Trump To Close Entire Southern Border?



Trump: Close southern border; troops to use lethal force




Here’s the latest “migrant caravan” invasion news:
The first wave of thousands of “caravan migrants” has arrived at America’s southern border. Among them were some 350 people who arrived in nine buses in the border city of Tijuana, Mexico. As you can see in the pic below, some of them were carrying the Guatemalan and Mexican flags. (USA Today)
 The Trump administration is hardening the Tijuana border in preparation for the invasion. Customs and Border Protection announced it was closing four lanes at the busy San Ysidro and Otay Mesa ports of entry in San Diego, California so as “to install and pre-position port hardening infrastructure equipment in preparation for the migrant caravan and the potential safety and security risk that it could cause.” However, 23 lanes remain open at San Ysidro and 12 at Otay Mesa. San Ysidro is the border’s busiest crossing, with about 110,000 people entering the U.S. every day. (AP)


Tijuana Mayor Juan Manuel Gastelum correctly calls the invaders — whom the U.S. Hate America Media (HAM) call “migrants” and “caravans” — a “horde,” an “avalanche” and a “tsunami.”
On Sunday, Tijuana residents waved Mexican flags, sang the Mexican national anthem and chanted “Out! Out!” in front of a statue of the Aztec ruler Cuauhtemoc, 1 mile (1.6 kilometers) from the U.S. border. They called the migrants messy, ungrateful, “a danger” to their city, and an “invasion”, and voiced worries that their taxes might be spent to care for the invaders.
There were public clashes between Tijuana residents and the Central American “migrants”. At least three people were injured, all of whom were journalists. (New York Post)

On November 8, 2018, invoking the President’s national security powers to protect the United States against threats from abroad, the Trump administration announced new immigration rules giving President Trump new authority to deny asylum to “migrants” who illegally cross the border. No one could apply for asylum except at an official border entry point.

On November 19, however, U.S. District Judge Jon Tigar in San Francisco, an Obama appointee, put the administration’s asylum policy on hold. Tigar ruled that President Trump “may not rewrite the immigration laws to impose a condition that Congress has expressly forbidden.” Tigar’s order will remain in effect until Dec. 19, when the court will consider arguments for a permanent ban. (Politico)

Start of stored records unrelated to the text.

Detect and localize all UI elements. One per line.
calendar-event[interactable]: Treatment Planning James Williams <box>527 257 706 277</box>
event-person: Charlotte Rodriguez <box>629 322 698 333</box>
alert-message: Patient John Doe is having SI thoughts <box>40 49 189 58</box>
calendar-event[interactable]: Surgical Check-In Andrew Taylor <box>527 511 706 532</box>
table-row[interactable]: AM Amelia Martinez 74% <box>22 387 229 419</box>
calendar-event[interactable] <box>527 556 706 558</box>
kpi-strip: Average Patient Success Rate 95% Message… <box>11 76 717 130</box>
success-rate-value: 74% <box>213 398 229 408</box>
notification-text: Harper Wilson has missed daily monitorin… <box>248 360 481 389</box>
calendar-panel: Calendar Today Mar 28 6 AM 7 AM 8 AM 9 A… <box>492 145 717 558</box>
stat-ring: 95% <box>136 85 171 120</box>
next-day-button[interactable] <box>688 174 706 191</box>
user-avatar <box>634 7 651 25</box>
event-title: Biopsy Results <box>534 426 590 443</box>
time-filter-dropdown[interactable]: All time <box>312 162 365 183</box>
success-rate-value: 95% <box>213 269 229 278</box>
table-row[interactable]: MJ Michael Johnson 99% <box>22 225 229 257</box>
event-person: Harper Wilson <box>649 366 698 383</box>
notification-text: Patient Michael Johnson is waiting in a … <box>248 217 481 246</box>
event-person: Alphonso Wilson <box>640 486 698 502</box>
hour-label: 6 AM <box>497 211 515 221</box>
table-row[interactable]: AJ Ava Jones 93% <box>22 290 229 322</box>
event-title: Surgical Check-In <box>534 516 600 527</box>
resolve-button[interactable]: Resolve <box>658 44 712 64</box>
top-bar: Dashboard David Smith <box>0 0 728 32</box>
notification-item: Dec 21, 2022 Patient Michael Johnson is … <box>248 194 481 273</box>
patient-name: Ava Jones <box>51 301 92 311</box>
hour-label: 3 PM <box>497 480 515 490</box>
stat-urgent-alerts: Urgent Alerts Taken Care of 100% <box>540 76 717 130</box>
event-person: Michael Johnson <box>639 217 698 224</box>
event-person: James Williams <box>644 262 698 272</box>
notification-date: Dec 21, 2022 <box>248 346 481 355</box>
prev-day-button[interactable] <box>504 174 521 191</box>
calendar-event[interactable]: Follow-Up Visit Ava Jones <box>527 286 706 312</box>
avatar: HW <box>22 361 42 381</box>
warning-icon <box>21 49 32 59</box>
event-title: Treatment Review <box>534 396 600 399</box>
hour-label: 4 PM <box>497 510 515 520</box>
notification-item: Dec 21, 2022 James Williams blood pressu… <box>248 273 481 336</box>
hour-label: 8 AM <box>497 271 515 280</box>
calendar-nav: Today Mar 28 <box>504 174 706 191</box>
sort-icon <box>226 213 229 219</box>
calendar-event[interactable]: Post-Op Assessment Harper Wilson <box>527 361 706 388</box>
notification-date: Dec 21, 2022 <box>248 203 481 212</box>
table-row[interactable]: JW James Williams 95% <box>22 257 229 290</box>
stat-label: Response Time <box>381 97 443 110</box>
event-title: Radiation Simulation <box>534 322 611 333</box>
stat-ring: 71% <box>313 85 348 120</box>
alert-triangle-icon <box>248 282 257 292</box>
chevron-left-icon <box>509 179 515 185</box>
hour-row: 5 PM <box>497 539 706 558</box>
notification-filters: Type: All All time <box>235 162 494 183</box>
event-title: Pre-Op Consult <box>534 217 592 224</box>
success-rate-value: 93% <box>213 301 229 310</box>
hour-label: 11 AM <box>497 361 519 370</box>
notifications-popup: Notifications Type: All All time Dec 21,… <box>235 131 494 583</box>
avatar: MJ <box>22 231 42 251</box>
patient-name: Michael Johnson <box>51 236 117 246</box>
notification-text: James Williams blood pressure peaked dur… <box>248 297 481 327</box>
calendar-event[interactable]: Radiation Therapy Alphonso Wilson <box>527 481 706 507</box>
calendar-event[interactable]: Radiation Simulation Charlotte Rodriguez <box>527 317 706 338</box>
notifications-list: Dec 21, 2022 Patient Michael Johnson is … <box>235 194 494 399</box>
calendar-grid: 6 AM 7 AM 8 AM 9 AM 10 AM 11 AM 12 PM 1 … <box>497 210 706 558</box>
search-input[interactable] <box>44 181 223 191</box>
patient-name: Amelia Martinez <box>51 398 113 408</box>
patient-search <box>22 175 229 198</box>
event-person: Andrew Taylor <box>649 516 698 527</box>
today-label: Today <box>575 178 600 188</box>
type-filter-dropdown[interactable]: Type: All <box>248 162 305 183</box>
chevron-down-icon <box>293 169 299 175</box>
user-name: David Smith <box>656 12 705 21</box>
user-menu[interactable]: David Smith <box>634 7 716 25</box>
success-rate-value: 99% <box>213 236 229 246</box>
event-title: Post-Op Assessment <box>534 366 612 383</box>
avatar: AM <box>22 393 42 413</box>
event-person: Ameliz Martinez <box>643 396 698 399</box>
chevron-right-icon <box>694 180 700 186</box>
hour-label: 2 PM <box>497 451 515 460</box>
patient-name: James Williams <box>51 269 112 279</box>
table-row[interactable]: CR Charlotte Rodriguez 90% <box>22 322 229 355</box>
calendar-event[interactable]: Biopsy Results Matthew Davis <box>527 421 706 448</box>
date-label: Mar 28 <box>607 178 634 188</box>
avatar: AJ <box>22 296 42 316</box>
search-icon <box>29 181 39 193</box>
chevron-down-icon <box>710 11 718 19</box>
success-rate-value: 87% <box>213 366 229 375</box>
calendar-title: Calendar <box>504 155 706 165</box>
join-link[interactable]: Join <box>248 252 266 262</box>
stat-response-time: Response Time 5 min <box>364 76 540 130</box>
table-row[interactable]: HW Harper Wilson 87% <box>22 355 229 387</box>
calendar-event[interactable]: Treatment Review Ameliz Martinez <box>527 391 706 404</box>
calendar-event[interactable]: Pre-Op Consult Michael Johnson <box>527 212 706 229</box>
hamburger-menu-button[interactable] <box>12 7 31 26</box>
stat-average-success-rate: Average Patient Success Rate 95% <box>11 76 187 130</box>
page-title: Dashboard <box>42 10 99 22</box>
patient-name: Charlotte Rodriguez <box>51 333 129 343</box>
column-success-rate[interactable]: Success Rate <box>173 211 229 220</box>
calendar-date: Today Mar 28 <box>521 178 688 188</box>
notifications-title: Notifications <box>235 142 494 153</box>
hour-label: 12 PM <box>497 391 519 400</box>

So President Trump threatened to close America’s entire southern border for an undisclosed period of time if his administration determines that Mexico has lost “control” on its side. 


He said that if U.S. officials “find that it’s uncontrollable, if we find that it gets to a level where we are going to lose control or where people are going to start getting hurt, we will close entry into the country for a period of time until we can get it under control. The whole border. We’re either going to have a border or we’re not.” (Foxnews)



 President Trump also said he has given the thousands of active-duty troops sent to the border the “OK” to use lethal force against illegal border-crossers “if they have to.”
Citing DHS Secretary Nielsen who had said there are as many as 500 criminals and gang members in the “caravan” heading northward, Trump said there are “fistfights all over the streets” in Tijuana, Mexico, and that “these are not like normal, innocent people. These are people you talk to them and they start a fistfight. I don’t want that in this country.”
Indeed, the Military Times reports that on Tuesday, November 20, White House Chief of Staff John Kelly signed a “Cabinet order” expanding the authority of troops at the border to include “a show or use of force (including lethal force, where necessary), crowd control, temporary detention, and cursory search” in order to protect border agents.
Before this, the Pentagon had rejected requests for troops to provide crowd and traffic control and protection for agents. Troop activities at the border have been largely restrained due to the Posse Comitatus Act of 1878, which prohibits the military from acting as law enforcement on U.S. soil, except in cases and under circumstances authorized explicitly by the Constitution or Congress. But defense officials told the Military Times that the language in Kelly’s order “was carefully crafted to avoid running up against the bedrock legal limitations set in Posse Comitatus.”
On Wednesday, November 21, Defense Secretary Jim Mattis said that the White House had given him explicit authority to use military troops to protect Customs and Border Protection personnel at the southwest border, with lethal force if necessary. But he was adamant the military would remain within its legal limits.  Generally, U.S. troops are authorized to use force in self-defense.